Goal: Implement action server and client in C++.
Tutorial level: Intermediate
Time: 15 minutes
content
background
Actions are a form of asynchronous communication in ROS. The action client sends a target request to the action server . The action server sends target feedback and results to the action client .
prerequisites
You will need the package and interface defined in the previous tutorial's create action .action_tutorials_interfaces
Fibonacci.action
Task
1 Create action_tutorials_cpp package
As we saw in the Create your first ROS 2 package tutorial, we need to create a new package to hold our C++ and supporting code.
1.1 Create action_tutorials_cpp package
Go into the operations workspace you created in the previous tutorial (remember to provide a source for the workspace) and create a new package for the C++ operations server:
cd ~/action_ws/src ros2 pkg create --dependencies action_tutorials_interfaces rclcpp rclcpp_action rclcpp_components -- action_tutorials_cpp
1.2 Add visibility control
In order for the package to compile and work on Windows, we need to add some "visibility controls". Details on why this is required can be found here .
Open it action_tutorials_cpp/include/action_tutorials_cpp/visibility_control.h
and put the following code:
#ifndef ACTION_TUTORIALS_CPP__VISIBILITY_CONTROL_H_
#define ACTION_TUTORIALS_CPP__VISIBILITY_CONTROL_H_
#ifdef __cplusplus
extern "C"
{
#endif
// This logic was borrowed (then namespaced) from the examples on the gcc wiki:
// https://gcc.gnu.org/wiki/Visibility
#if defined _WIN32 || defined __CYGWIN__
#ifdef __GNUC__
#define ACTION_TUTORIALS_CPP_EXPORT __attribute__ ((dllexport))
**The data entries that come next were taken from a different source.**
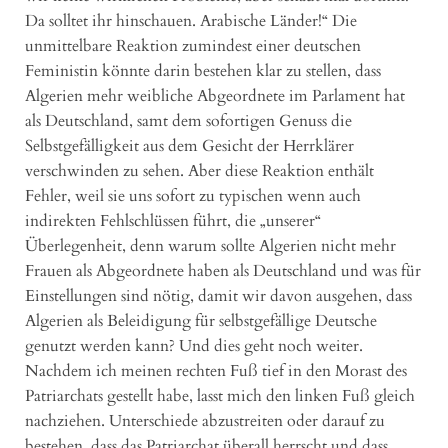
Da solltet ihr hinschauen. Arabische Länder!“ Die
unmittelbare Reaktion zumindest einer deutschen
Feministin könnte darin bestehen klar zu stellen, dass
Algerien mehr weibliche Abgeordnete im Parlament hat
als Deutschland, samt dem sofortigen Genuss die
Selbstgefälligkeit aus dem Gesicht der Herrklärer
verschwinden zu sehen. Aber diese Reaktion enthält
Fehler, weil sie uns sofort zu typischen wenn auch
indirekten Fehlschlüssen führt, die „unserer“
Überlegenheit, denn warum sollte Algerien nicht mehr
Frauen als Abgeordnete haben als Deutschland und was für
Einstellungen sind nötig, damit wir davon ausgehen, dass
Algerien als Beleidigung für selbstgefällige Deutsche
genutzt werden kann? Und dies geht noch weiter.
Nachdem ich meinen rechten Fuß tief in den Morast des
Patriarchats gestellt habe, lasst mich den linken Fuß gleich
nachziehen. Unterschiede abzustreiten oder darauf zu
bestehen, dass das Patriarchat überall herrscht und dass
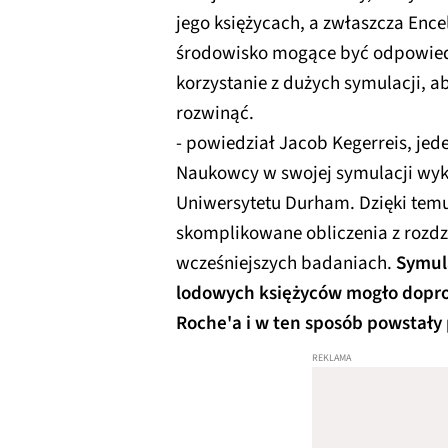
jego księżycach, a zwłaszcza Ence
środowisko mogące być odpowiedni
korzystanie z dużych symulacji, ab
rozwinąć.
- powiedział Jacob Kegerreis, je
Naukowcy w swojej symulacji wyk
Uniwersytetu Durham. Dzięki tem
skomplikowane obliczenia z rozdz
wcześniejszych badaniach.
Symul
lodowych księżyców mogło dopro
Roche'a i w ten sposób powstały 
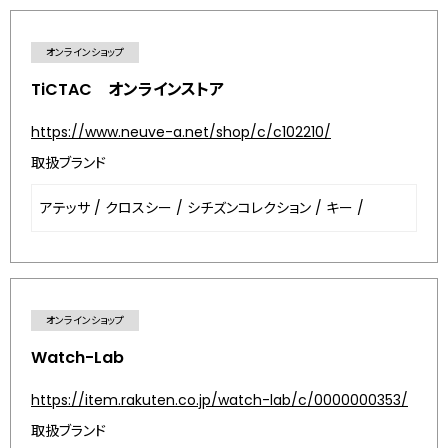
オンラインショップ
TiCTAC オンラインストア
https://www.neuve-a.net/shop/c/c102210/
取扱ブランド
アテッサ
/
クロスシー
/
シチズンコレクション
/
キー
/
オンラインショップ
Watch-Lab
https://item.rakuten.co.jp/watch-lab/c/0000000353/
取扱ブランド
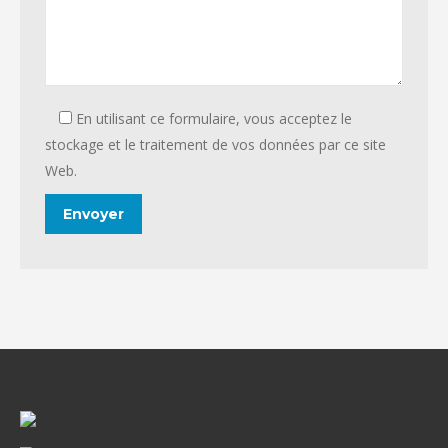
En utilisant ce formulaire, vous acceptez le
stockage et le traitement de vos données par ce site
Web.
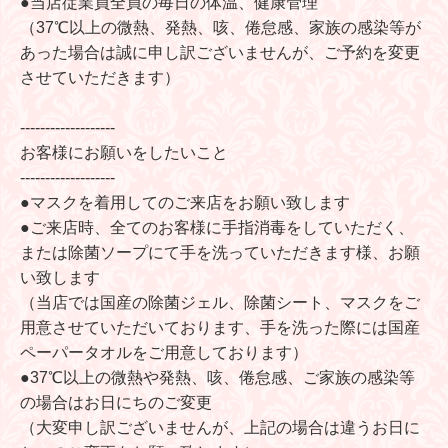
●当店従業員全員の毎日の体温、健康管理
（37℃以上の微熱、発熱、咳、倦怠感、家族の感染等が
あった場合は誠に申し訳ございませんが、ご予約を変更
させていただきます）
-------------------
お客様にお願いをしたいこと
-------------------
●マスクを着用してのご来店をお願い致します
●ご来店時、全てのお客様に手指消毒をしていただく、
または除菌ソープにて手を洗っていただきます様、お願
い致します
（当店では国産の除菌ジェル、除菌シート、マスクをご
用意させていただいております、手を洗った際には国産
ペーパータオルをご用意しております）
●37℃以上の微熱や発熱、咳、倦怠感、ご家族の感染等
の場合はお日にちのご変更
（大変申し訳ございませんが、上記の場合は違うお日に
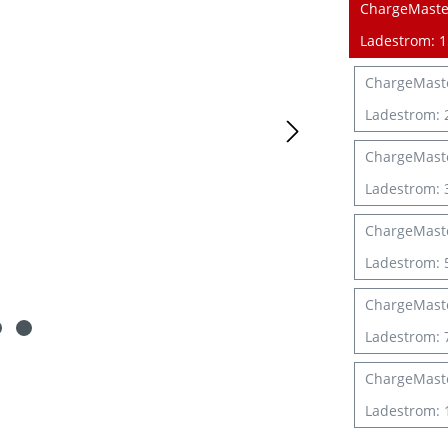
ChargeMaster
Ladestrom: 15
ChargeMaste
Ladestrom: 2
ChargeMaste
Ladestrom: 3
ChargeMaste
Ladestrom: 5
ChargeMaste
Ladestrom: 7
ChargeMaste
Ladestrom: 1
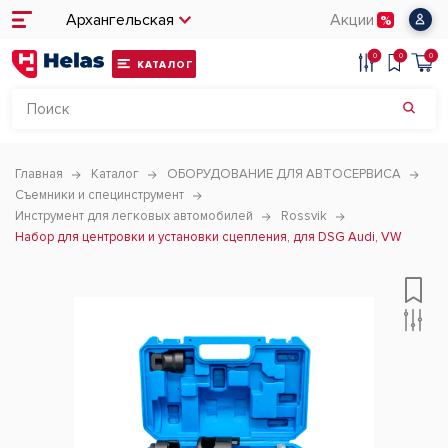
Архангельская
Акции
0
0
0
КАТАЛОГ
Главная
Каталог
ОБОРУДОВАНИЕ ДЛЯ АВТОСЕРВИСА
Съемники и специнструмент
Инструмент для легковых автомобилей
Rossvik
Набор для центровки и установки сцепления, для DSG Audi, VW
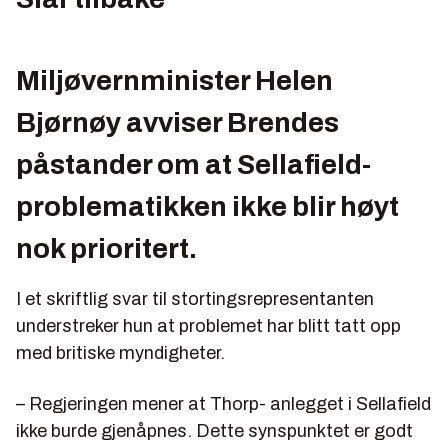
Miljøvernminister Helen
Bjørnøy avviser Brendes
påstander om at Sellafield-
problematikken ikke blir høyt
nok prioritert.
I et skriftlig svar til stortingsrepresentanten
understreker hun at problemet har blitt tatt opp
med britiske myndigheter.
– Regjeringen mener at Thorp- anlegget i Sellafield
ikke burde gjenåpnes. Dette synspunktet er godt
#define ACTION_TUTORIALS_CPP_IMPORT __attribute__ ((dllimport))
#else
#define ACTION_TUTORIALS_CPP_EXPORT __declspec(dllexport)
#define ACTION_TUTORIALS_CPP_IMPORT __declspec(dllimport)
#endif
#ifdef ACTION_TUTORIALS_CPP_BUILDING_DLL
#define ACTION_TUTORIALS_CPP_PUBLIC ACTION_TUTORIALS_CPP_EXPORT
#else
#define ACTION_TUTORIALS_CPP_PUBLIC ACTION_TUTORIALS_CPP_IMPORT
#endif
#define ACTION_TUTORIALS_CPP_PUBLIC_TYPE ACTION_TUTORIALS_CPP_PUBLIC
#define ACTION_TUTORIALS_CPP_LOCAL
#else
#define ACTION_TUTORIALS_CPP_EXPORT __attribute__ ((visibility("default")))
#define ACTION_TUTORIALS_CPP_IMPORT
#if __GNUC__ >= 4
#define ACTION_TUTORIALS_CPP_PUBLIC __attribute__ ((visibility("default")))
#define ACTION_TUTORIALS_CPP_LOCAL __attribute__ ((visibility("hidden")))
#else
#define ACTION_TUTORIALS_CPP_PUBLIC
#define ACTION_TUTORIALS_CPP_LOCAL
#endif
#define ACTION_TUTORIALS_CPP_PUBLIC_TYPE
#endif
#ifdef __cplusplus
}
#endif
#endif // ACTION_TUTORIALS_CPP__VISIBILITY_CONTROL_H_
2. Writing an action server
Let's focus on writing an action server that calculates the Fibonacci sequence using the action we created in the Create Actions tutorial.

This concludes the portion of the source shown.